This blog post will show how Quartz.NET version 1.0.3 can be extended to handle jobs that when they fails, are retried in the future a configurable number of times with a paus between attempts.
Quartz already has a feature to retry jobs immediatly. The only exception that a job is allowed to throw is JobExecutionException. If the refireImmediately flag is set on the exception it will be executed again by the scheduler on the same JobExecutionContext. My First idea was to take advantage of this and implement an abstract base class i.e RetryableJobBase that handles the retry logic by throwing a JobExecutionExeption with refireImmediatly flag set to true.
This would work, but wouldnt in an easy manner allow for a wait time between retries other than a call to Thread.Sleep. This will block the current thread, which is a threadpool thread, from executing other jobs. Neither didn't I like the idea of using a base class for this functionality due to the fact that .NET classes only can derive from one class.
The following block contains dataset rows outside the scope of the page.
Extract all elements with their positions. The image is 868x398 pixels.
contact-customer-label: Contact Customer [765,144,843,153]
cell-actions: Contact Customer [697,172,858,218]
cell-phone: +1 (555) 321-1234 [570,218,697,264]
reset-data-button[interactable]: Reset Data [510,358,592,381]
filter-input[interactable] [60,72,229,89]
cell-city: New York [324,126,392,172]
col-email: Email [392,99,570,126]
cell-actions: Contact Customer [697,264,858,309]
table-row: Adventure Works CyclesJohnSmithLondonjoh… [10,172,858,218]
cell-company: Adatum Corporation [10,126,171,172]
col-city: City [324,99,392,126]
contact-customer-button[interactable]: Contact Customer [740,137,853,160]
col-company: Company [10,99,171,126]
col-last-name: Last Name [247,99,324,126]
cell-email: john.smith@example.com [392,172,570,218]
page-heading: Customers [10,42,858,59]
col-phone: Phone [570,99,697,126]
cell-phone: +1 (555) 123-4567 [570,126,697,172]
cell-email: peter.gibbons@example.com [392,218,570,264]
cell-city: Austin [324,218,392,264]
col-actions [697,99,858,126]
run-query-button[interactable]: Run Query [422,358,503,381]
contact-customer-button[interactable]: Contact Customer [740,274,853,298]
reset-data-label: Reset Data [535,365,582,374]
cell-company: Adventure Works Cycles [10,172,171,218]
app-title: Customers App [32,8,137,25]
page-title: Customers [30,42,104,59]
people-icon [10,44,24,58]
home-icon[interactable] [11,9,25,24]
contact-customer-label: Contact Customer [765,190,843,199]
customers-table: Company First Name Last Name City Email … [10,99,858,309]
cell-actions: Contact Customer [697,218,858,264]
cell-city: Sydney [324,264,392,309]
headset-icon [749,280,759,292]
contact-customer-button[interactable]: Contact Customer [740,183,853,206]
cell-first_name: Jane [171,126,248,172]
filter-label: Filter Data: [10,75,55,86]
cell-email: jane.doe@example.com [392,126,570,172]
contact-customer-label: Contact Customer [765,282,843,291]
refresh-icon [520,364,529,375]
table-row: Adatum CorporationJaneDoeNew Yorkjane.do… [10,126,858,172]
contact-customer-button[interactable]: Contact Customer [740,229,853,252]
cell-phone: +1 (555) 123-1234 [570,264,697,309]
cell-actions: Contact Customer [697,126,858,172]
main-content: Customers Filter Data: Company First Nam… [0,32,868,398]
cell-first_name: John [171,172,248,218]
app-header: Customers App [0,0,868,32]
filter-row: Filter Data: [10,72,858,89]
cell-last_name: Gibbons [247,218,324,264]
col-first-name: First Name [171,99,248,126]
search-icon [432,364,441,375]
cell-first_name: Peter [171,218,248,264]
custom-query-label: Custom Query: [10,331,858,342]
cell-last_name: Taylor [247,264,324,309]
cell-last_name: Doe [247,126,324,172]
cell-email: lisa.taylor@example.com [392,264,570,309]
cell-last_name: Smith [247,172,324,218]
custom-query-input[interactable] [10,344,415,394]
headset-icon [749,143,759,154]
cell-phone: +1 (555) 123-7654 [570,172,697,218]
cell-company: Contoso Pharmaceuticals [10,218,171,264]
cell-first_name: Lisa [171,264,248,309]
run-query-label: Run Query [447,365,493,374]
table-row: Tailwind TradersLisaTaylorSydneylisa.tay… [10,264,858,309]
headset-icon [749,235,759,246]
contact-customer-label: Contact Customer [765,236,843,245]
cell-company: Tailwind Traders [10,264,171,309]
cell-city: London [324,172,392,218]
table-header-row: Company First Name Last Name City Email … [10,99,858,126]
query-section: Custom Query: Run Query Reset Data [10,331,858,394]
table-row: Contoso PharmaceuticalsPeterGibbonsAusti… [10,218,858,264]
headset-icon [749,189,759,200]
If another feature also would be implemented with base classes, for example workflow handling like the quartz FAQ suggests, it would not be possible to combine these two behaviours.
So I had to rethink my design a bit. Quartz.NET offers extendability, it uses interfaces for most classes. It is possible to plug in JobListener, TriggerListener and SchedulerListener. A listener can be registered with the scheduler and its methods are then called by the scheduler at appropriate time. IJobListener contains the following members:
void JobToBeExecuted(JobExecutionContext context);
void JobWasExecuted(JobExecutionContext context, JobExecutionException jobException);
As the methodnames explain, JobToBeExecuted is called before a job is executed and JobWasExecuted after a job is executed. If the job fails (throws exception) the jobException argument will be set.
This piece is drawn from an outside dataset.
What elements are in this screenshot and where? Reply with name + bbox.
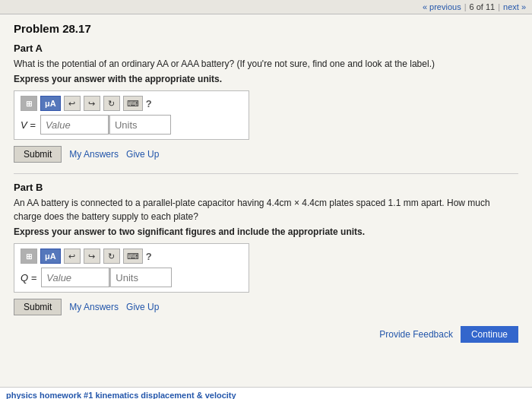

This could be utilized for the retry logic. JobToBeExecuted must increase a try number counter that is saved per job. JobWasExecuted must reschedule the job if the job failed and the counter has not reached max retries. Scheduling the retry job with the scheduler instead of using Thread.Sleep will prevent the current thread from blocking. The thread can then perform other jobs until it's time to execute the retry. Only the next try will be scheduled, its impossible to know beforehand which try will success or fail.
The hard part in this is where to store the try number counter. My first thought was to store them in a dictionary but that would require some kind of unique key per job. The solution would work, but would require some extra work.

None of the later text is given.